182 Timor, West Timor


Beti naek (men's wrap)detail  magnifiermicroscope



Locale: Miomafo, Biboki, Insana district, probably from area just north of Kefemenanu; Atoin Meto (Atoni) people.
Period: Circa 1950
Yarn: Cotton, quad-ply fine commercial thread
Technique: Warp ikat and supplementary warp
Panels: 3
Size: 128 x 173 cm (4' 2" x 5' 8")   LW: 1.35
Weight: 780 g (27.5 oz), 352 g/m2 (1.15 oz/ft2)
Design: Stacked and interlocking humanoid figures, shaped to make them froglike, 'frogmen'. Locally called katak (frog) motif, which appears to represent the life cycle of generations. Note how the large figures appear to give birth to the smaller figures nestled beneath. Interestingly, this motif, in somewhat simpler form, is also seen in the Philippines.
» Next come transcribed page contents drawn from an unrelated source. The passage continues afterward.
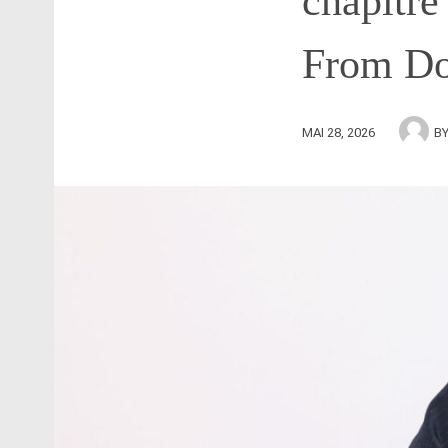
chapitre
From Do
MAI 28, 2026
B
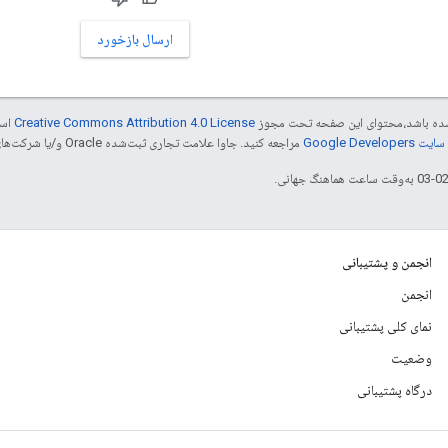
ارسال بازخورد
ر شده باشد،‌محتوای این صفحه تحت مجوز
Creative Commons Attribution 4.0 License
است
Google Dev‏
مراجعه کنید. جاوا علامت تجاری ثبت‌شده Oracle و/یا شرکت‌های وابسته به آن است.
انجمن و پشتیبانی
انجمن
نمای کلی پشتیبانی
وضعیت
درگاه پشتیبانی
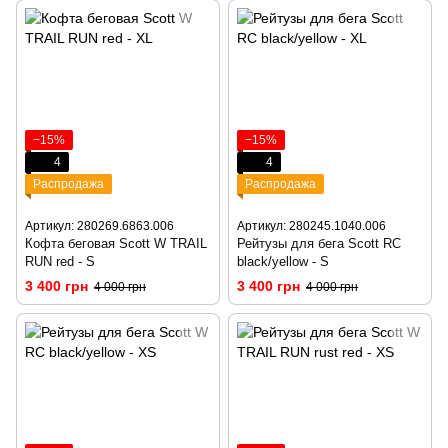
−15%
−15%
4
4
Распродажа
Распродажа
Артикул: 280269.6863.006
Артикул: 280245.1040.006
Кофта беговая Scott W TRAIL
Рейтузы для бега Scott RC
RUN red - S
black/yellow - S
3 400 грн
3 400 грн
4 000 грн
4 000 грн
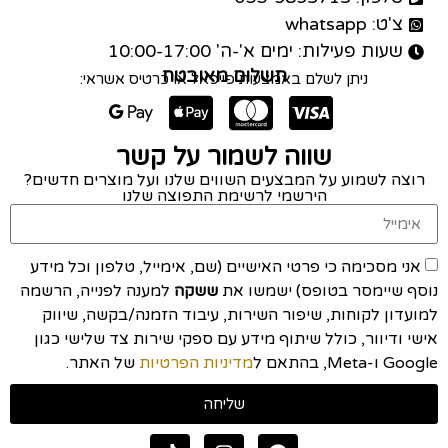
צ'ט: whatsapp
שעות פעילות: ימים א'-ה' 10:00-17:00
תשלום מאובטח
ניתן לשלם באמצעות פייפאל או כרטיס אשראי:
שווה לשמור על קשר
רוצה לשמוע על המבצעים השווים שלנו ועל מוצרים חדשים?
הירשמי לרשימת התפוצה שלנו
אני מסכימה כי פרטי האישיים (שם, אימייל, טלפון וכל מידע
נוסף שיימסר בטופס) ישמשו את
ששקה
למענה לפנייה, הרשמה
למועדון לקוחות, שיפור השירות, עיבוד הזמנה/בקשה, שיווק
אישי ודיוור, כולל שיתוף מידע עם ספקי שירות צד שלישי כגון
Google ו-Meta, בהתאם ל
מדיניות הפרטיות
של האתר.
שליחה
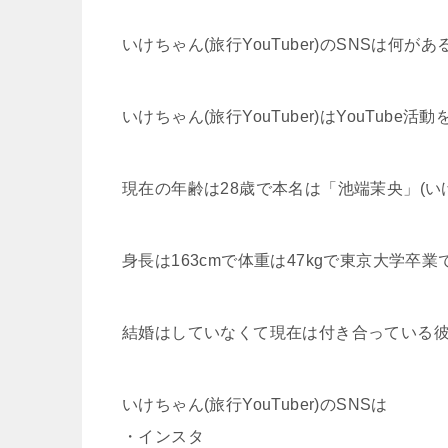
いけちゃん(旅行YouTuber)のSNSは何があ
いけちゃん(旅行YouTuber)はYouTu
現在の年齢は28歳で本名は「池端茉央」(い
身長は163cmで体重は47kgで東京大学卒業
結婚はしていなくて現在は付き合っている
いけちゃん(旅行YouTuber)のSNSは
・インスタ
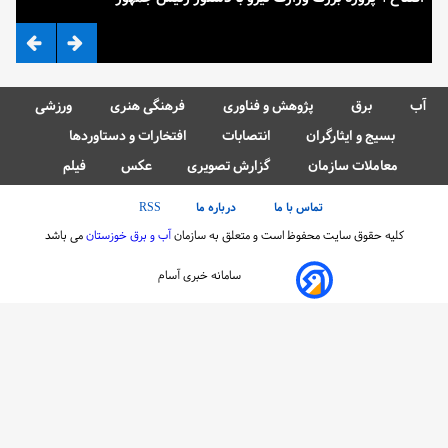
آب
برق
پژوهش و فناوری
فرهنگی هنری
ورزشی
بسیج و ایثارگران
انتصابات
افتخارات و دستاوردها
معاملات سازمان
گزارش تصویری
عکس
فیلم
تماس با ما
درباره ما
RSS
کلیه حقوق سایت محفوظ است و متعلق به سازمان
آب و برق خوزستان
می باشد
سامانه خبری آسام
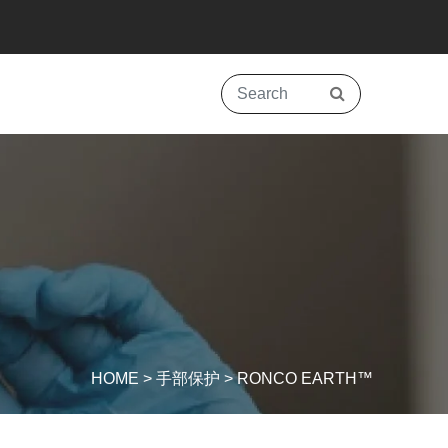
HOME
>
手部保护
>
RONCO EARTH™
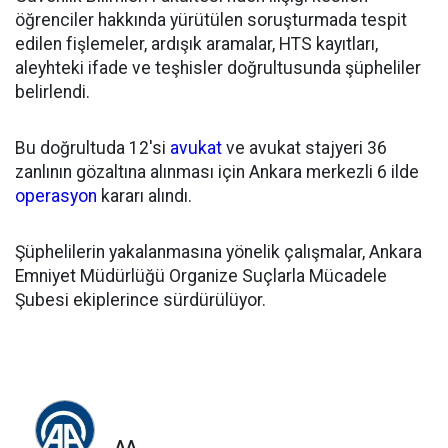
öğrenciler hakkında yürütülen soruşturmada tespit
edilen fişlemeler, ardışık aramalar, HTS kayıtları,
aleyhteki ifade ve teşhisler doğrultusunda şüpheliler
belirlendi.
Bu doğrultuda 12'si
avukat
ve avukat stajyeri 36
zanlının gözaltına alınması için Ankara merkezli 6 ilde
operasyon
kararı alındı.
Şüphelilerin yakalanmasına yönelik çalışmalar, Ankara
Emniyet Müdürlüğü Organize Suçlarla Mücadele
Şubesi ekiplerince sürdürülüyor.
AA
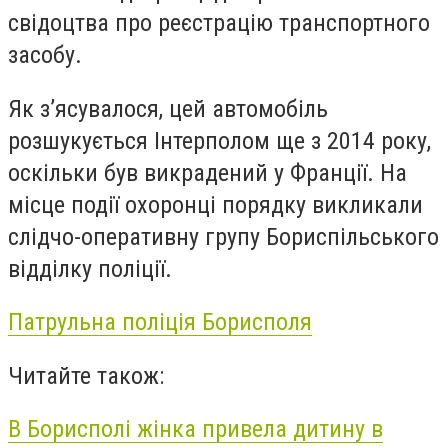
свідоцтва про реєстрацію транспортного
засобу.
Як з
’
ясувалося, цей автомобіль
розшукується Інтерполом ще з 2014 року,
оскільки був викрадений у Франції. На
місце події охоронці порядку викликали
слідчо-оперативну групу Бориспільського
відділку поліції.
Патрульна поліція Борисполя
Читайте також:
В Борисполі жінка привела дитину в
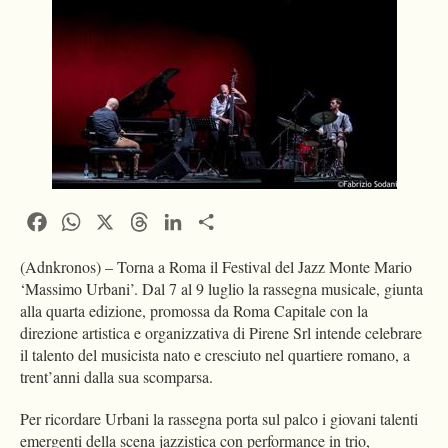
Facebook
WhatsApp
X
Threads
LinkedIn
Condividi
(Adnkronos) – Torna a Roma il Festival del Jazz Monte Mario
‘Massimo Urbani’. Dal 7 al 9 luglio la rassegna musicale, giunta
alla quarta edizione, promossa da Roma Capitale con la
direzione artistica e organizzativa di Pirene Srl intende celebrare
il talento del musicista nato e cresciuto nel quartiere romano, a
trent’anni dalla sua scomparsa.
Per ricordare Urbani la rassegna porta sul palco i giovani talenti
emergenti della scena jazzistica con performance in trio,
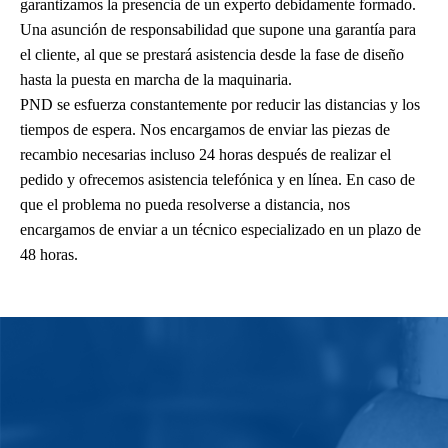
garantizamos la presencia de un experto debidamente formado.
Una asunción de responsabilidad que supone una garantía para
el cliente, al que se prestará asistencia desde la fase de diseño
hasta la puesta en marcha de la maquinaria.
PND se esfuerza constantemente por reducir las distancias y los
tiempos de espera. Nos encargamos de enviar las piezas de
recambio necesarias incluso 24 horas después de realizar el
pedido y ofrecemos asistencia telefónica y en línea. En caso de
que el problema no pueda resolverse a distancia, nos
encargamos de enviar a un técnico especializado en un plazo de
48 horas.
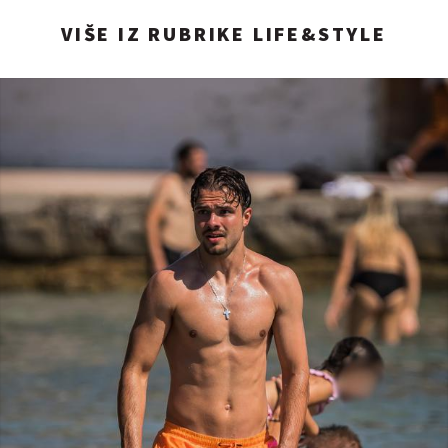
VIŠE IZ RUBRIKE LIFE&STYLE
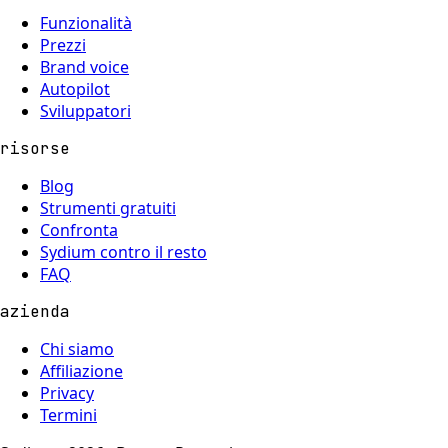
Funzionalità
Prezzi
Brand voice
Autopilot
Sviluppatori
risorse
Blog
Strumenti gratuiti
Confronta
Sydium contro il resto
FAQ
azienda
Chi siamo
Affiliazione
Privacy
Termini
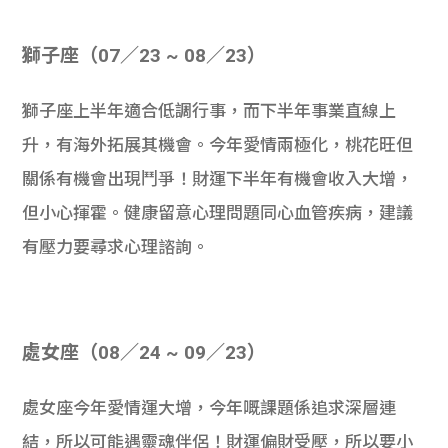
獅子座（07／23 ~ 08／23）
獅子座上半年適合低調行事，而下半年事業直線上
升，有海外拓展其機會。今年愛情兩極化，桃花旺但
關係有機會出現鬥爭！財運下半年有機會收入大增，
但小心揮霍。健康留意心理問題同心血管疾病，建議
有壓力要尋求心理諮詢。
處女座（08／24 ~ 09／23）
處女座今年愛情運大增，今年嘅課題係追求深層連
結，所以可能遇靈魂伴侶！財運偏財受壓，所以要小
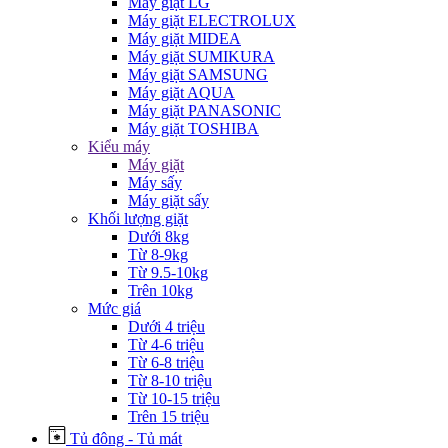
Máy giặt LG
Máy giặt ELECTROLUX
Máy giặt MIDEA
Máy giặt SUMIKURA
Máy giặt SAMSUNG
Máy giặt AQUA
Máy giặt PANASONIC
Máy giặt TOSHIBA
Kiểu máy
Máy giặt
Máy sấy
Máy giặt sấy
Khối lượng giặt
Dưới 8kg
Từ 8-9kg
Từ 9.5-10kg
Trên 10kg
Mức giá
Dưới 4 triệu
Từ 4-6 triệu
Từ 6-8 triệu
Từ 8-10 triệu
Từ 10-15 triệu
Trên 15 triệu
Tủ đông - Tủ mát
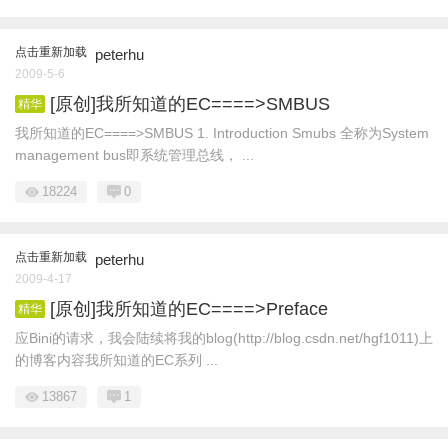
点击重新加载
peterhu
2009-5-6
[原创]我所知道的EC====>SMBUS
精华
我所知道的EC====>SMBUS 1. Introduction Smubs 全称为System
management bus即系统管理总线， ...
18224
0
点击重新加载
peterhu
2009-4-17
[原创]我所知道的EC====>Preface
精华
应Bini的请求，我会陆续将我的blog(http://blog.csdn.net/hgf1011)上
的博客内容我所知道的EC系列 ...
13867
1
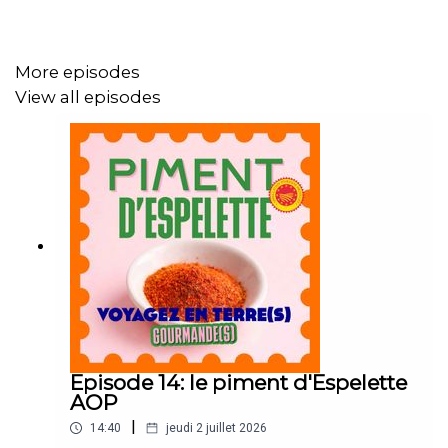
More episodes
View all episodes
Episode 14: le piment d'Espelette
AOP
|
14:40
jeudi 2 juillet 2026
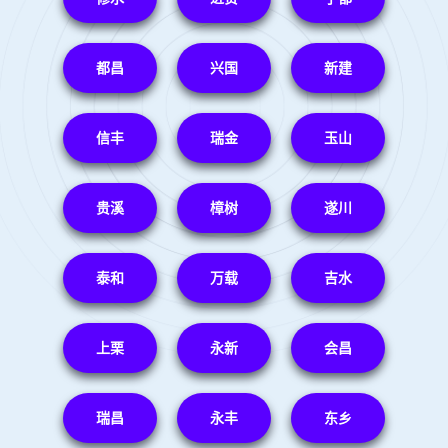
都昌
兴国
新建
信丰
瑞金
玉山
贵溪
樟树
遂川
泰和
万载
吉水
上栗
永新
会昌
瑞昌
永丰
东乡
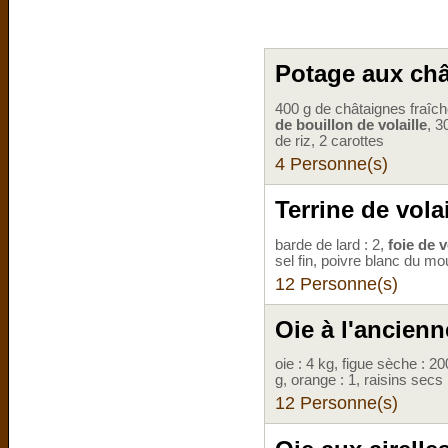
Potage aux châ
400 g de châtaignes fraîche
de bouillon de volaille
, 3
de riz, 2 carottes
4 Personne(s)
Terrine de volai
barde de lard : 2,
foie de v
sel fin, poivre blanc du mou
12 Personne(s)
Oie à l'ancienn
oie : 4 kg, figue sèche : 2
g, orange : 1, raisins secs 
12 Personne(s)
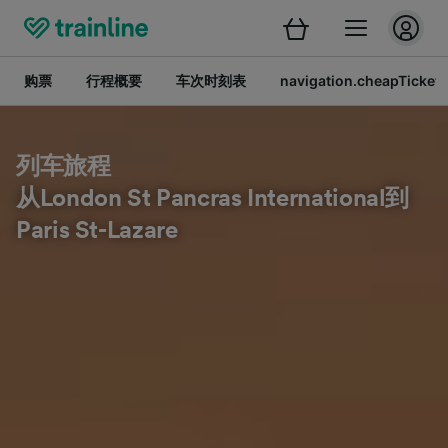
购票
行程概要
车次时刻表
navigation.cheapTickets
列车旅程
从London St Pancras International到
Paris St-Lazare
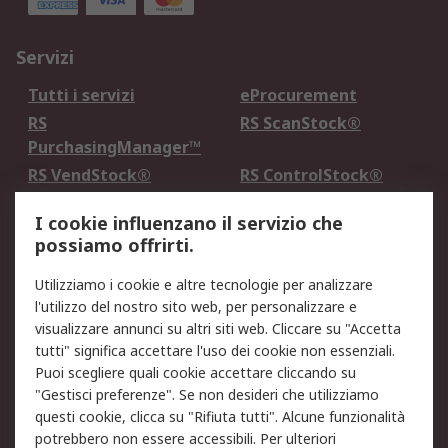
Servizi
Tutti i servizi
eProcurement
RS
RS ScanStock®
PurchasingManager™
RS VendStock®
RS ControlStock®
Servizio di taratura
MePA
I cookie influenzano il servizio che
possiamo offrirti.
Legale
Utilizziamo i cookie e altre tecnologie per analizzare
Informativa Cookie
Informativa Privacy -
l'utilizzo del nostro sito web, per personalizzare e
Aggiornata
visualizzare annunci su altri siti web. Cliccare su "Accetta
Email Security
Termini d'uso
tutti" significa accettare l'uso dei cookie non essenziali.
Condizioni di vendita
Condizioni generali di
Puoi scegliere quali cookie accettare cliccando su
servizio
"Gestisci preferenze". Se non desideri che utilizziamo
questi cookie, clicca su "Rifiuta tutti". Alcune funzionalità
Etica e responsabilità
potrebbero non essere accessibili. Per ulteriori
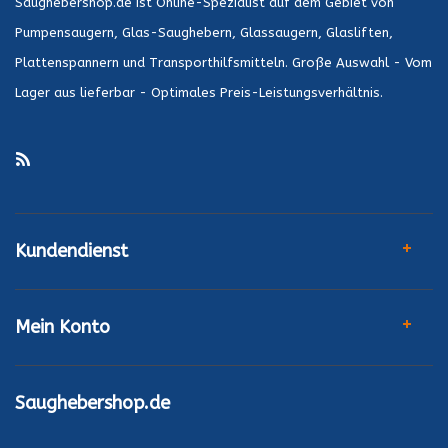
Saughebershop.de ist Online-Spezialist auf dem Gebiet von
Pumpensaugern, Glas-Saughebern, Glassaugern, Glasliften,
Plattenspannern und Transporthilfsmitteln. Große Auswahl - Vom
Lager aus lieferbar - Optimales Preis-Leistungsverhältnis.
Kundendienst
Mein Konto
Saughebershop.de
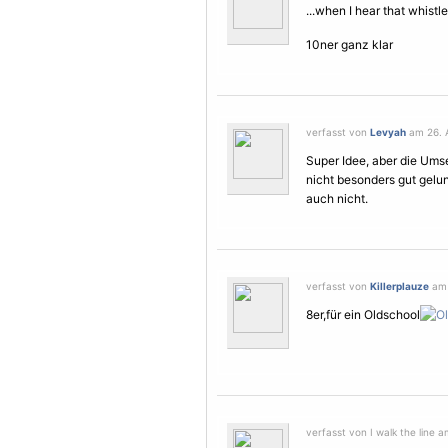
...when I hear that whistl
10ner ganz klar
verfasst von
Levyah
am 26. A
Super Idee, aber die Umse
nicht besonders gut gelun
auch nicht.
verfasst von
Killerplauze
am 
8er,für ein Oldschool
verfasst von I walk the line a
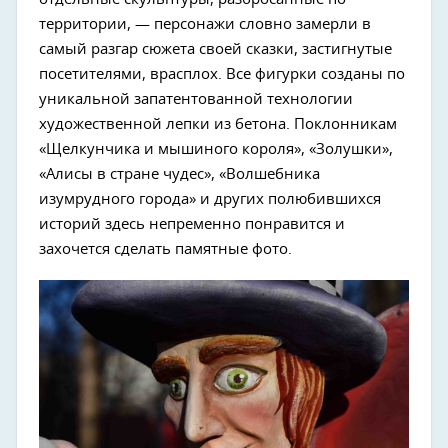
территории, — персонажи словно замерли в
самый разгар сюжета своей сказки, застигнутые
посетителями, врасплох. Все фигурки созданы по
уникальной запатентованной технологии
художественной лепки из бетона. Поклонникам
«Щелкунчика и мышиного короля», «Золушки»,
«Алисы в стране чудес», «Волшебника
изумрудного города» и других полюбившихся
историй здесь непременно понравится и
захочется сделать памятные фото.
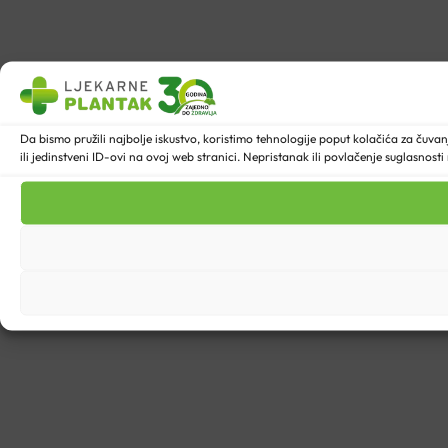
Da bismo pružili najbolje iskustvo, koristimo tehnologije poput kolačića za ču
ili jedinstveni ID-ovi na ovoj web stranici. Nepristanak ili povlačenje suglasnost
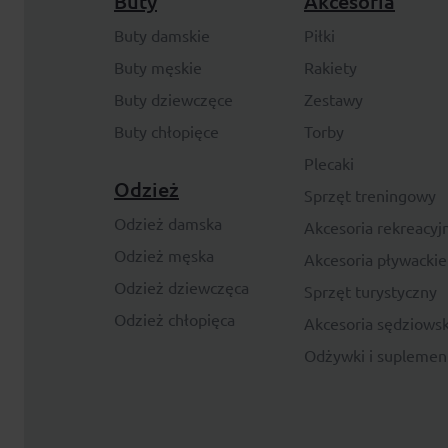
Buty
Akcesoria
Buty damskie
Piłki
Buty męskie
Rakiety
Buty dziewczęce
Zestawy
Buty chłopięce
Torby
Plecaki
Odzież
Sprzęt treningowy
Odzież damska
Akcesoria rekreacyj
Odzież męska
Akcesoria pływackie
Odzież dziewczęca
Sprzęt turystyczny
Odzież chłopięca
Akcesoria sędziowsk
Odżywki i suplemen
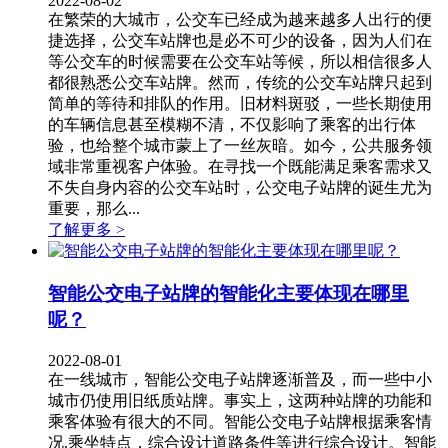
2022-08-02
在繁荣的大城市，公交车已经成为越来越多人出行的便
捷选择，公交车站牌也是必不可少的设备，因为人们在
等公交车的时候需要在公交车站等候，所以相信很多人
都很熟悉公交车站牌。然而，传统的公交车站牌只起到
简单的等待和排队的作用。旧材料斑驳，一些长期使用
的车辆信息甚至模糊不清，不仅影响了乘客的出行体
验，也给整个城市蒙上了一丝灰暗。如今，公共服务领
域非常重视客户体验。在寻找一个既能满足乘客需求又
不失自身内容的公交车站时，公交电子站牌的诞生尤为
重要，那么...
了解更多 >
智能公交电子站牌的智能化主要体现在哪里
呢？
2022-08-01
在一线城市，智能公交电子站牌​逐渐普及，而一些中小
城市仍使用旧纸质站牌。事实上，这两种站牌的功能和
乘客体验有很大的不同。智能公交电子站牌根据乘客情
况.乘坐特点，综合设计道路条件等进行综合设计。智能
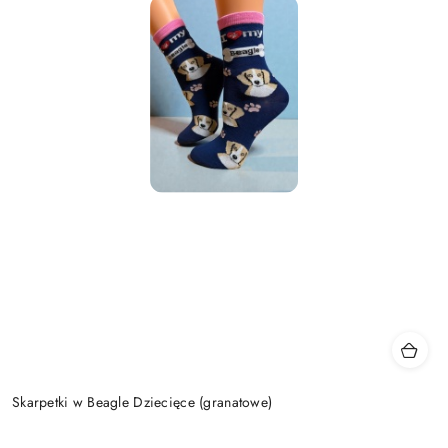
Skarpetki w Beagle Dziecięce (granatowe)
Border panels decorated in silk buna, discontinuous supplementary warp, with figurative motifs representing fishes, flying fishes, and human shapes.
Comment: Archetypal Miomafo in excellent condition. Not a very rare type of cloth per se, but outstanding on account of the motif's intricacy and tight execution and the fine buna, suplementary warp, in silk on the borders, a sign of high status as tradionally only higher classes had access to silk. One small hole in border, size of a fingertip. The complexity of the pattern and its excellent execution show the hand of a master weaver. Load the hires page and study it with the loupe!
Background: Chapters on Timor and West Timor.
Exhibited: Hong Kong University Museum and Art Gallery, 2017.
Timor: Totems and Tokens, Museu do Oriente, Lisbon, 2019/20.
Published: Ikat Textiles of the Indonesian Archipelago, 2018.
Timor: Totems and Tokens, 2019.
Compare: 181 245
Sources: Very similar to beti in Yeager and Jacobson, Textiles of Western Timor, Plate 167, and to the one on the cover, but decades older and with border panels decorated in supplementary warp rather than ikat, similar to those seen on Plates 175 and 176 and Fig. 136, all showing beti from eastern Miomafo. Katak motif, slightly less intricate, shown on loom in close-up on Fig. 136. Similar to equally intricate beti on Fig. 143, from the Tunbaba kefetoran in Miomafo. Variations of Miomafo katak motifs shown in silhouette on Fig.142. Similar to beti with ikated borders in Fowlers Museum, shown in Hamilton and Barrkman, ed., Textiles of Timor, Fig. 2.35, which has comparable level of intricacy. Also similar to motif in Langewis and Wagner, Decorative Art in Indonesian Textiles, Plate 18.